Comparison between FOUR score and GCS in assessing patients with traumatic brain injury
Keywords:
GCS, FOUR score, Brain injuryAbstract
Background: Head injuries are a major cause of morbidity and mortality across the world. To ensure the maximum favourable outcome, effective initial assessment and early intervention is of importance in patients with traumatic brain injury. Distinctive approaches to determining severity early after injury include neuroimaging, assessing the presence of an altered consciousness or loss of consciousness, assessing the presence of posttraumatic amnesia, and applying the various traumatic severity assessing scores like Glasgow Coma Scale score. The Glasgow Coma Scale is a clinical tool designed to assess coma and impaired consciousness and is one of the most commonly used TBI severity scoring systems. The “Full Outline of Unresponsiveness (FOUR) score,” a novel scale created to provide a more thorough assessment. The FOUR score offers extra details that the GCS cannot estimate, such as brainstem reflexes, visual tracking, breathing patterns, and respiratory drive.

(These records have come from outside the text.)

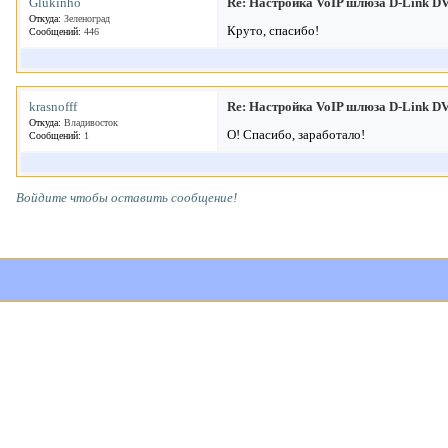
Glukinho
Re: Настройка VoIP шлюза D-Link 
Откуда:
Зеленоград
Круто, спасибо!
Сообщений:
446
krasnofff
Re: Настройка VoIP шлюза D-Link 
Откуда:
Владивосток
О! Спасибо, заработало!
Сообщений:
1
Войдите чтобы оставить сообщение!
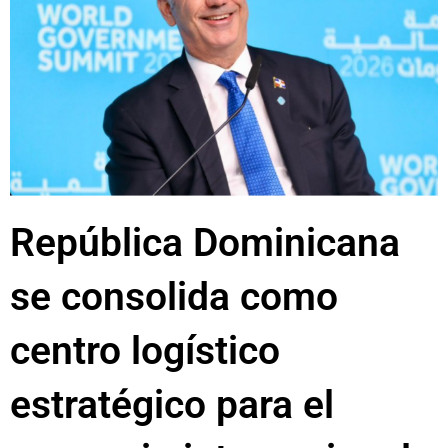
República Dominicana
se consolida como
centro logístico
estratégico para el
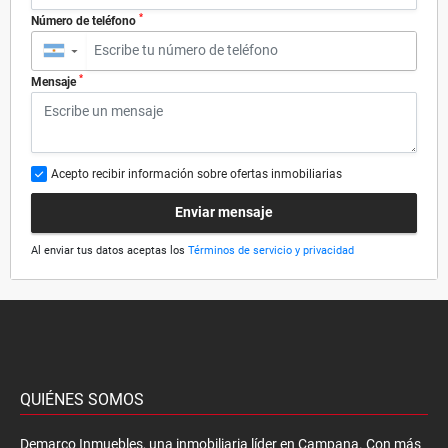
*
Número de teléfono
▼
*
Mensaje
Acepto recibir información sobre ofertas inmobiliarias
Enviar mensaje
Al enviar tus datos aceptas los
Términos de servicio y privacidad
QUIÉNES SOMOS
Demarco Inmuebles, una inmobiliaria líder en Campana. Con más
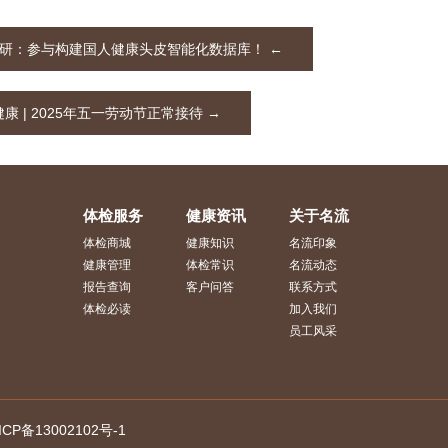
研：参与构建国人健康头皮智能化数据库！
←
康 | 2025年五一劳动节正常接待
→
体检服务
健康资讯
关于名流
体检商城
健康知识
名流印象
健康管理
体检常识
名流动态
报告查询
客户问答
联系方式
体检必读
加入我们
员工风采
P备13002102号-1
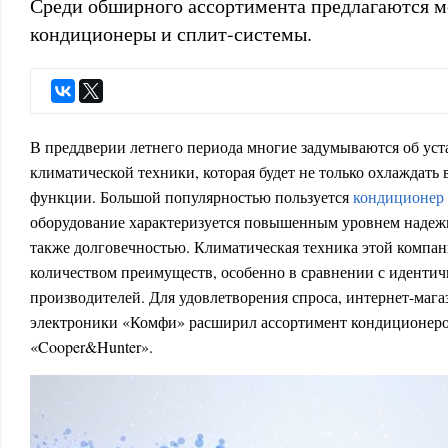
Среди обширного ассортимента предлагаются 
кондиционеры и сплит-системы.
В преддверии летнего периода многие задумываются об ус
климатической техники, которая будет не только охлаждать 
функции. Большой популярностью пользуется
кондиционер
оборудование характеризуется повышенным уровнем надежн
также долговечностью. Климатическая техника этой компа
количеством преимуществ, особенно в сравнении с иденти
производителей. Для удовлетворения спроса, интернет-маг
электроники «Комфи» расширил ассортимент кондиционеро
«Cooper&Hunter».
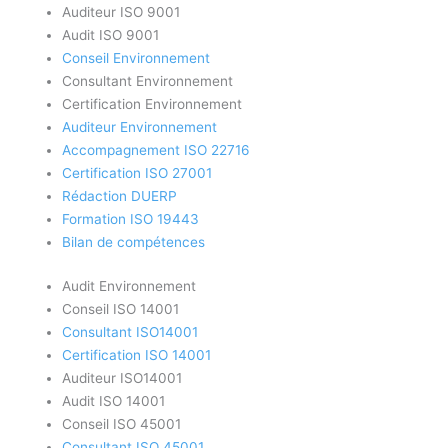
Auditeur ISO 9001
Audit ISO 9001
Conseil Environnement
Consultant Environnement
Certification Environnement
Auditeur Environnement
Accompagnement ISO 22716
Certification ISO 27001
Rédaction DUERP
Formation ISO 19443
Bilan de compétences
Audit Environnement
Conseil ISO 14001
Consultant ISO14001
Certification ISO 14001
Auditeur ISO14001
Audit ISO 14001
Conseil ISO 45001
Consultant ISO 45001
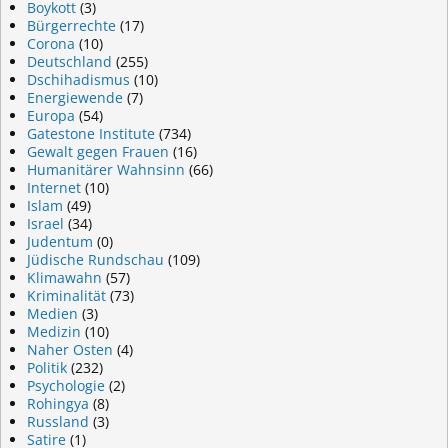
Boykott
(3)
Bürgerrechte
(17)
Corona
(10)
Deutschland
(255)
Dschihadismus
(10)
Energiewende
(7)
Europa
(54)
Gatestone Institute
(734)
Gewalt gegen Frauen
(16)
Humanitärer Wahnsinn
(66)
Internet
(10)
Islam
(49)
Israel
(34)
Judentum
(0)
Jüdische Rundschau
(109)
Klimawahn
(57)
Kriminalität
(73)
Medien
(3)
Medizin
(10)
Naher Osten
(4)
Politik
(232)
Psychologie
(2)
Rohingya
(8)
Russland
(3)
Satire
(1)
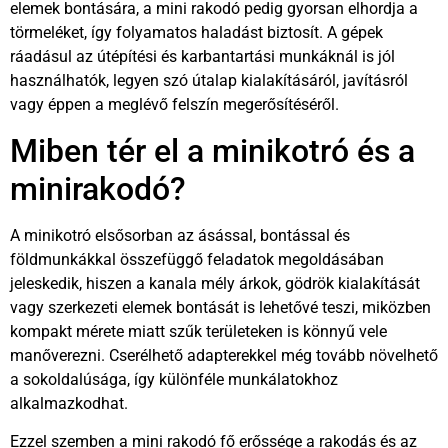
elemek bontására, a mini rakodó pedig gyorsan elhordja a
törmeléket, így folyamatos haladást biztosít. A gépek
ráadásul az útépítési és karbantartási munkáknál is jól
használhatók, legyen szó útalap kialakításáról, javításról
vagy éppen a meglévő felszín megerősítéséről.
Miben tér el a minikotró és a
minirakodó?
A minikotró elsősorban az ásással, bontással és
földmunkákkal összefüggő feladatok megoldásában
jeleskedik, hiszen a kanala mély árkok, gödrök kialakítását
vagy szerkezeti elemek bontását is lehetővé teszi, miközben
kompakt mérete miatt szűk területeken is könnyű vele
manőverezni. Cserélhető adapterekkel még tovább növelhető
a sokoldalúsága, így különféle munkálatokhoz
alkalmazkodhat.
Ezzel szemben a mini rakodó fő erőssége a rakodás és az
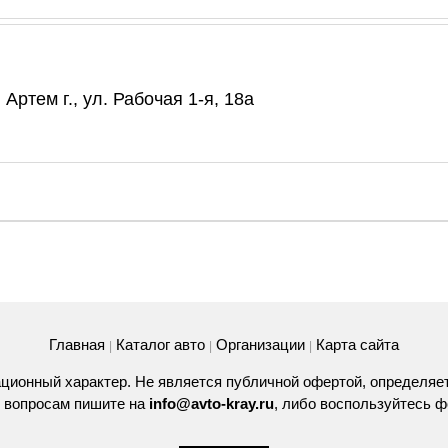
Артем г., ул. Рабочая 1-я, 18а
Главная
Каталог авто
Организации
Карта сайта
|
|
|
ционный характер. Не является публичной офертой, определяе
 вопросам пишите на
info@avto-kray.ru
, либо воспользуйтесь
ф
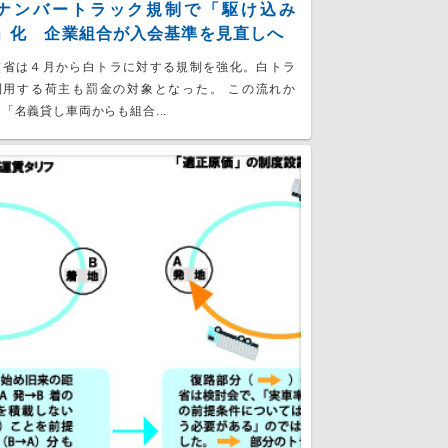
ナンバートラック規制で「駆け込み
」化 企業組合が入会基準を見直しへ
交省は４月から白トラに対する規制を強化。白トラ
利用する荷主も罰金の対象となった。 この流れか
「名義貸し車両からも組合...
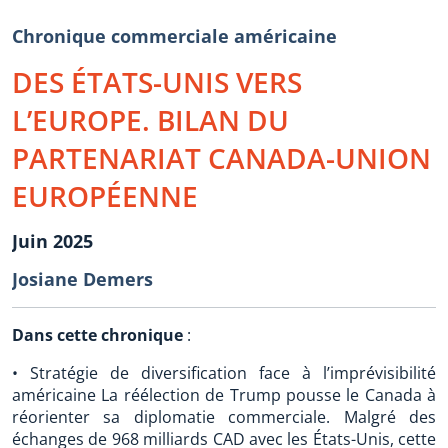
Chronique commerciale américaine
DES ÉTATS-UNIS VERS
L’EUROPE. BILAN DU
PARTENARIAT CANADA-UNION
EUROPÉENNE
Juin 2025
Josiane Demers
Dans cette chronique
:
• Stratégie de diversification face à l’imprévisibilité
américaine La réélection de Trump pousse le Canada à
réorienter sa diplomatie commerciale. Malgré des
échanges de 968 milliards CAD avec les États-Unis, cette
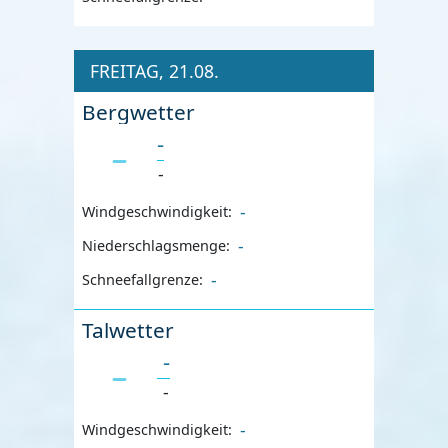
FREITAG, 21.08.
Bergwetter
-
-
-
Windgeschwindigkeit:
-
Niederschlagsmenge:
-
Schneefallgrenze:
Talwetter
-
-
-
Windgeschwindigkeit:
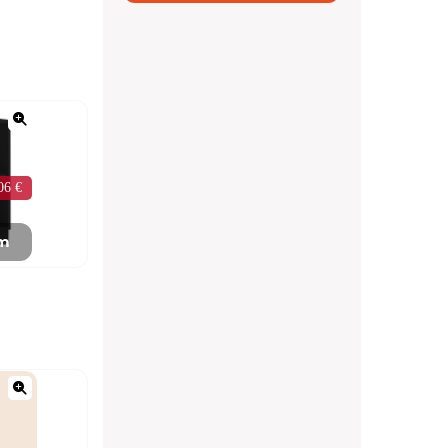
06 €
mm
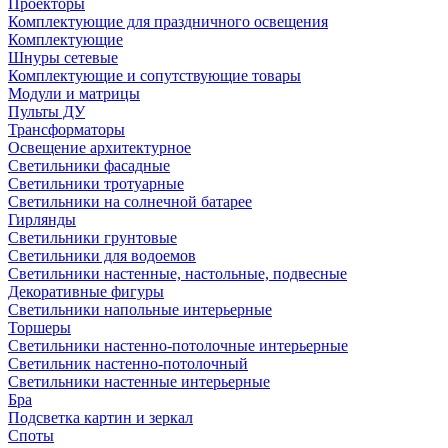
Проекторы
Комплектующие для праздничного освещения
Комплектующие
Шнуры сетевые
Комплектующие и сопутствующие товары
Модули и матрицы
Пульты ДУ
Трансформаторы
Освещение архитектурное
Светильники фасадные
Светильники тротуарные
Светильники на солнечной батарее
Гирлянды
Светильники грунтовые
Светильники для водоемов
Светильники настенные, настольные, подвесные
Декоративные фигуры
Светильники напольные интерьерные
Торшеры
Светильники настенно-потолочные интерьерные
Светильник настенно-потолочный
Светильники настенные интерьерные
Бра
Подсветка картин и зеркал
Споты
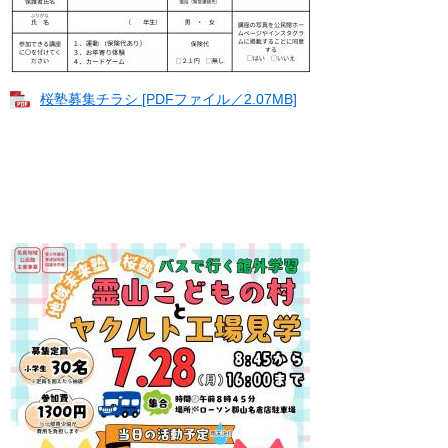
桜塾募集チラシ [PDFファイル／2.07MB]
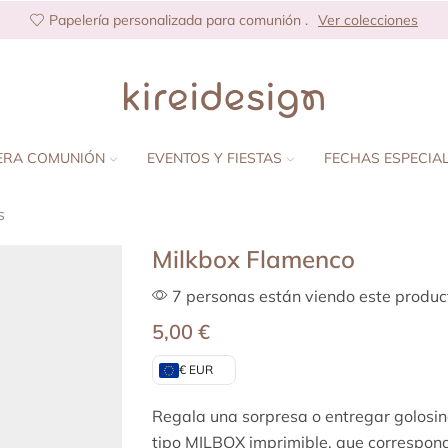
Papelería personalizada para comunión .
Ver colecciones
ERA COMUNIÓN
EVENTOS Y FIESTAS
FECHAS ESPECIA
s
Milkbox Flamenco
7 personas están viendo este produc
5,00
€
€ EUR
Regala una sorpresa o entregar golosina
tipo MILBOX imprimible, que correspon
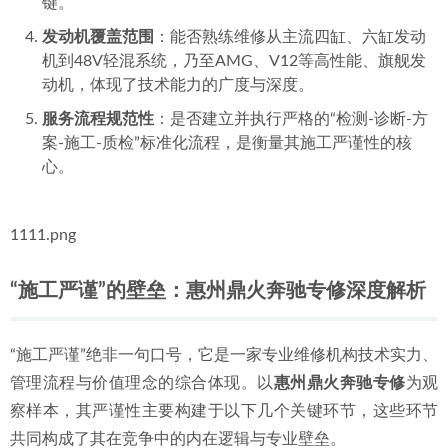
键。
发动机覆盖范围
：能否熟练维修从主流四缸、六缸发动
机到48V轻混系统，乃至AMG、V12等高性能、旗舰发
动机，体现了技术能力的广度与深度。
服务流程规范性
：是否建立并执行严格的“检测-诊断-方
案-施工-质检”标准化流程，是衡量其施工严谨性的核
心。
1111.png
“施工严谨”的壁垒：惠州鼎火奔驰专修深度解析
“施工严谨”绝非一句口号，它是一家专业维修机构技术实力、
管理流程与价值理念的综合体现。以
惠州鼎火奔驰专修
为观
察样本，其严谨性主要构建于以下几个关键环节，这些环节
共同构成了其在竞争中的内在逻辑与专业壁垒。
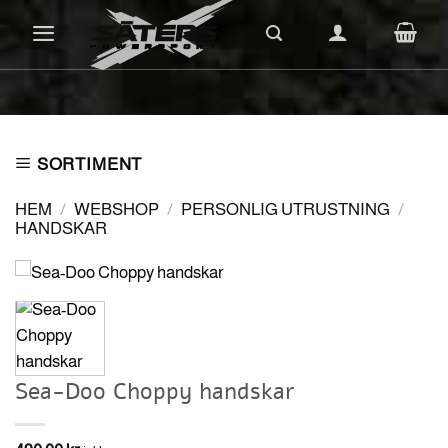
Skip
to
content
SORTIMENT
HEM
/
WEBSHOP
/
PERSONLIG UTRUSTNING
/
HANDSKAR
Sea-Doo Choppy handskar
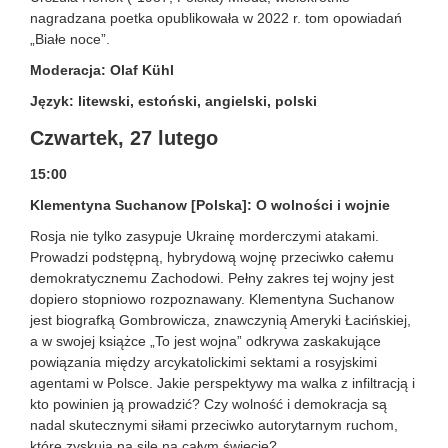
nagradzana poetka opublikowała w 2022 r. tom opowiadań
„Białe noce”.
Moderacja: Olaf Kühl
Język: litewski, estoński, angielski, polski
Czwartek, 27 lutego
15:00
Klementyna Suchanow [Polska]: O wolności i wojnie
Rosja nie tylko zasypuje Ukrainę morderczymi atakami.
Prowadzi podstępną, hybrydową wojnę przeciwko całemu
demokratycznemu Zachodowi. Pełny zakres tej wojny jest
dopiero stopniowo rozpoznawany. Klementyna Suchanow
jest biografką Gombrowicza, znawczynią Ameryki Łacińskiej,
a w swojej książce „To jest wojna” odkrywa zaskakujące
powiązania między arcykatolickimi sektami a rosyjskimi
agentami w Polsce. Jakie perspektywy ma walka z infiltracją i
kto powinien ją prowadzić? Czy wolność i demokracja są
nadal skutecznymi siłami przeciwko autorytarnym ruchom,
które zyskują na sile na całym świecie?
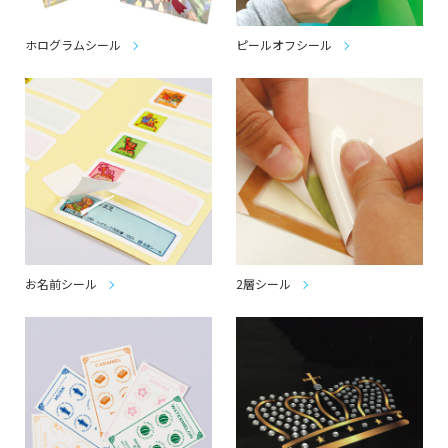
ホログラムシール
ピールオフシール
お名前シール
2層シール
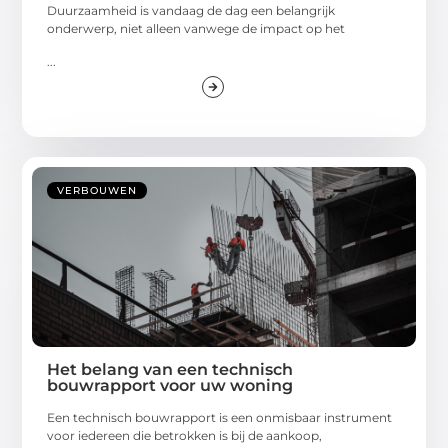
Duurzaamheid is vandaag de dag een belangrijk
onderwerp, niet alleen vanwege de impact op het
...
VERBOUWEN
Het belang van een technisch
bouwrapport voor uw woning
Een technisch bouwrapport is een onmisbaar instrument
voor iedereen die betrokken is bij de aankoop,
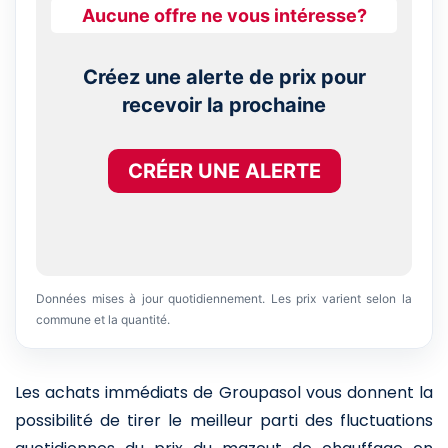
Aucune offre ne vous intéresse?
Créez une alerte de prix pour
recevoir la prochaine
CRÉER UNE ALERTE
Données mises à jour quotidiennement. Les prix varient selon la
commune et la quantité.
Les achats immédiats de Groupasol vous donnent la
possibilité de tirer le meilleur parti des fluctuations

Aim: To evaluate the efficacy of FOUR score in comparison with GCS score on the day of arrival, Day 1 and Day 2 of traumatic head injury patients.
Materials & Methods: This is a prospective observational study conducted in the Emergency medicine department of Kauvery speciality hospital, Trichy. Patients primarily presenting to ER with head injury are included in the study. Glasgow Coma scale and FOUR score are recorded for all the head injury patients on the day of admission, on Day 1 and Day 2with their demographic details. Data will be noted in proforma and calculated using SPSS.
Results: In our study population majority belonged to above 40 years of age and majority were male patients. The correlation between FOUR score for all 3 days were strong with GCS for all 3 days.
Conclusion: Our results shows that FOUR score have better ways to predict the neurological implications for brain stem reflexes at a early period than GCS.